SUPPLIED INFORMATION:
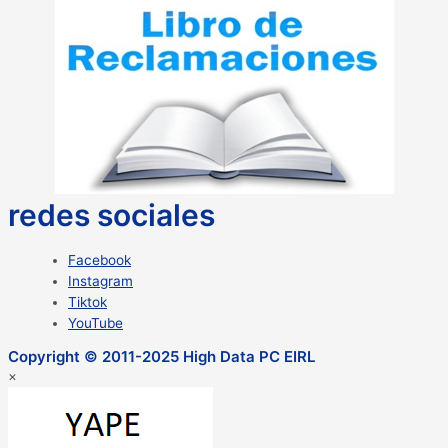
redes sociales
Facebook
Instagram
Tiktok
YouTube
Copyright © 2011-2025 High Data PC EIRL
×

TASK DESCRIPTION:
All of the records should be set down exactly, minus the pictures they hold.

THE ANSWER:
redes sociales
Facebook
Instagram
Tiktok
YouTube
Copyright © 2011-2025 High Data PC EIRL
×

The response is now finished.